There are ways to prevent the "bags of money" from happening. The Foreign Corrupt Practices Act (FCPA) comprehensively prohibits even using the most obscure arrangements to pay bribes. Large institutions hire expensive lawyers to ensure their ongoing compliance with FCPA, because the penalties for failing to prevent your organization from paying bribes are extensive. You can't completely eliminate a practice through law, but you can come close, and FCPA has done more for this problem globally than nearly any other measure enacted by a government.
The Foreign Corrupt Practices Act (FCPA) comprehensively prohibits even using the most obscure arrangements to pay bribes
You can have all the laws you want in words on paper, but if they're not enforced, for all practical purposes, they don't exist.
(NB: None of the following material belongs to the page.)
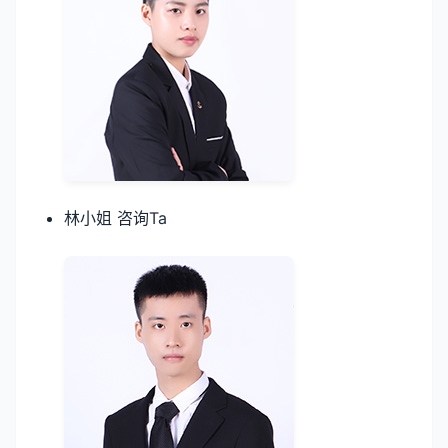
林小姐 咨询Ta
The people who enforce the FCPA must be understaffed or undermotivated or underfunded because I've worked for several companies that regularly paid bribes as part of doing business.
One example: I worked for a large media company that would send TV crews to cover stories in Mexico on a fairly regular basis. Almost every time the crews tried to return to the United States, the Mexican border personnel would seize their very expensive gear. The only way to get it back was to pay a bribe.
This was so common that everyone was told to just mark it down on their expense reports as "Airport tax." I only found out about it when I started asking why I kept seeing "Airport tax" on expense reports for trips I knew were done in cars.
Your example would be a _very_ far stretch for FCPA.
The law is about bribes for "obtaining or retaining business". It's one thing if you were paying a bribe to say, a local minister to get exclusive access to some sort of scene...
But low-level crooks pretty much sticking you up and you try to buy your stuff back from them under the guise of "government business" is not the kind of thing FCPA is about. It's for concerted attempts to pay off foreign officials to strengthen your business.
Which surely still happen, but not in the manner you're describing. FCPA violations wouldn't be the sort of thing that "everyone" is told about.